Careless Employees Cause Data Breaches at Businesses

Nearly three-quarters (72 percent) of organizations are not confident in their ability to manage and control employee access to confidential documents and files, according to a Fasoo-sponsored survey of 637 U.S. IT security practitioners conducted by the Ponemon Institute.

According to the report, the primary cause of data breaches experienced by companies is careless employees (56 percent) followed by lost or stolen devices (37 percent).

Sales departments pose the greatest risk to a company’s information assets, both structured (69 percent) and unstructured data (58 percent), the report found.
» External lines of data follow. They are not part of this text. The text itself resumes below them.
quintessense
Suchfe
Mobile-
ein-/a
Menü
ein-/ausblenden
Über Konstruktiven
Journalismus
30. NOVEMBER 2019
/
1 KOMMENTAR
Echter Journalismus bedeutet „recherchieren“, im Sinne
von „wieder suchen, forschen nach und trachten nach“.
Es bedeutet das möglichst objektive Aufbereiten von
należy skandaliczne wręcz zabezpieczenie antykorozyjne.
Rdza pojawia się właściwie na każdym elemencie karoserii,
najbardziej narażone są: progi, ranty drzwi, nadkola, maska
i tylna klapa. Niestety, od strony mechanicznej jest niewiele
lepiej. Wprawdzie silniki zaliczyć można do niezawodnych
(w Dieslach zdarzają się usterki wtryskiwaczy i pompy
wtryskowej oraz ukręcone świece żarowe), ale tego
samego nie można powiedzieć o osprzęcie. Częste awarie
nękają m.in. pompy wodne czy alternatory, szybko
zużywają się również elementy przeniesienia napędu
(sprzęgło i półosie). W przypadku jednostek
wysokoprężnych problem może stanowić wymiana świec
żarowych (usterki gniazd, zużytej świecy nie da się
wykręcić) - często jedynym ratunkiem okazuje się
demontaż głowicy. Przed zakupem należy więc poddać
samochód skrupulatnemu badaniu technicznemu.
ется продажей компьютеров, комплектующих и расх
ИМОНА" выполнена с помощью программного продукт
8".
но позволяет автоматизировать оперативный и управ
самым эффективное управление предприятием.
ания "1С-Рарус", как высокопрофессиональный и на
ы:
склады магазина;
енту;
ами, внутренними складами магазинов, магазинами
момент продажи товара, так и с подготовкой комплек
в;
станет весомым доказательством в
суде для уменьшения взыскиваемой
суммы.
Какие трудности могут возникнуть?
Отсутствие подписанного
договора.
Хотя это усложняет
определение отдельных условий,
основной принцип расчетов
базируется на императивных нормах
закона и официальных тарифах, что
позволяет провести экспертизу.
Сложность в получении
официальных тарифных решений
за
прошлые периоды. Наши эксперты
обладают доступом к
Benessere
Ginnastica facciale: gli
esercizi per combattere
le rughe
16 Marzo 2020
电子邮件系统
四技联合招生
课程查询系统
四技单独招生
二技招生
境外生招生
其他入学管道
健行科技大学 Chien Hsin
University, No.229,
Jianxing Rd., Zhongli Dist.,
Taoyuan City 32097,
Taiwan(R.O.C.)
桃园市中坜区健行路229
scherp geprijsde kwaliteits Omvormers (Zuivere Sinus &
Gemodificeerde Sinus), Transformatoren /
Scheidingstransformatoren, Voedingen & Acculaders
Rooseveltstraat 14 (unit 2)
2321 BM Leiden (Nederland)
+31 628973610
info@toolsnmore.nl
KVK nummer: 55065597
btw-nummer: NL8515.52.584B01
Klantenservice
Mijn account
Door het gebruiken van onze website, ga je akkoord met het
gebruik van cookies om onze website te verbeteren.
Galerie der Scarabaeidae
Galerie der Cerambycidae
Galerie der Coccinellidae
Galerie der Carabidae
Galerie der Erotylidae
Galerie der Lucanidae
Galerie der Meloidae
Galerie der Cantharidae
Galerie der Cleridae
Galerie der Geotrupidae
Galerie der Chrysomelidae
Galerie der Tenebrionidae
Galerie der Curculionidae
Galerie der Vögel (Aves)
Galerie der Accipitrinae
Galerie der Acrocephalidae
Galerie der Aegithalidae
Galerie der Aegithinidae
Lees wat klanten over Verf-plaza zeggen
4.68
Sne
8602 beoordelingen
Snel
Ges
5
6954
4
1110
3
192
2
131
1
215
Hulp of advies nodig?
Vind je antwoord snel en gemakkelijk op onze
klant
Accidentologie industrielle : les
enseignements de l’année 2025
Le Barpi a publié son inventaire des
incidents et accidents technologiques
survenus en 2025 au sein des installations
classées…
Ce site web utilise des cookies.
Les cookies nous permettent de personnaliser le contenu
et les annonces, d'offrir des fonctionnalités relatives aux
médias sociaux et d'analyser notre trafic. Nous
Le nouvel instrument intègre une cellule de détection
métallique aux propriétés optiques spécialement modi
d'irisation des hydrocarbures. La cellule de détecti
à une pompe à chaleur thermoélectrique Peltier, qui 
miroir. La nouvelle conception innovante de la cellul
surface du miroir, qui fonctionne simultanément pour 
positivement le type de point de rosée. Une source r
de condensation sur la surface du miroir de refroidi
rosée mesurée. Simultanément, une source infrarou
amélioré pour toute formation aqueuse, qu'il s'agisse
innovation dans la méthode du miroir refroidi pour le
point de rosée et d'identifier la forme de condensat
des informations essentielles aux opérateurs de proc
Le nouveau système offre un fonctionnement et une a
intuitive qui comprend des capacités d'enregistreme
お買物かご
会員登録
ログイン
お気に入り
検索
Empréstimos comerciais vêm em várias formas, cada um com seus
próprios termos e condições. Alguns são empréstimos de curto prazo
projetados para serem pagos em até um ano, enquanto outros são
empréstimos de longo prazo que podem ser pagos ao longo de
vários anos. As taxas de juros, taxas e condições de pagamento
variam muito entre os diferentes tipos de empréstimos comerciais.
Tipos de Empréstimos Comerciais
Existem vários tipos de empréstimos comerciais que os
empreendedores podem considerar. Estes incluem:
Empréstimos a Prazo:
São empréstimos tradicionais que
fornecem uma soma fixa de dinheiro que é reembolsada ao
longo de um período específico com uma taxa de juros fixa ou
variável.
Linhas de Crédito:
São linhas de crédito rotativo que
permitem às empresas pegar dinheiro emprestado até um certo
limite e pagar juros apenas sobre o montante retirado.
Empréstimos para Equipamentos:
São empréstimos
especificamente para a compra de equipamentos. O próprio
What’s more, a whopping 83 percent of organizations struggle with determining the appropriate level of confidentiality documents and files should possess. Determination is based on data type, policies or data usage, but only 13 percent use access as the determining factor. Only 16 percent are using a content management system.

“The most surprising aspect of the survey is that most companies say they are better at defending external threats as opposed to careless or malicious insiders,” Bill Blake, president and chief commercial officer at Fasoo, told eWEEK. “Only 27 percent of the 637 respondants said they can restrict the sharing of confidential files with other employees and only 36 percent can stop sharing with external third parties.”

Even if the organization has properly identified confidentiality, only 15 percent of respondents are confident that they are highly effective in limiting access, the report found.

C-level executives and human resources (79 percent) account for more than half of unstructured data risk, while HR and finance and accounting (71 percent) pose more risk with structured data.

Almost 70 percent of respondents do not know where confidential information is located and more than 60 percent don’t have visibility into what confidential documents and files employees are sharing, according to the report.

In addition, nearly three-quarters (73 percent) of respondents said it was likely their organization had lost some confidential information over the past 12 months.

Half of all respondents say their organization is highly effective in preventing leakage by external attackers and hackers, yet less than half are as confident in preventing data leakage by careless employees.

“Data security strategies will evolve into a more comprehensive framework that includes discover, classify, protect and monitor any form of confidential data regardless of its location,” Blake explained. “Self-securing data will also be an important aspect of this framework.”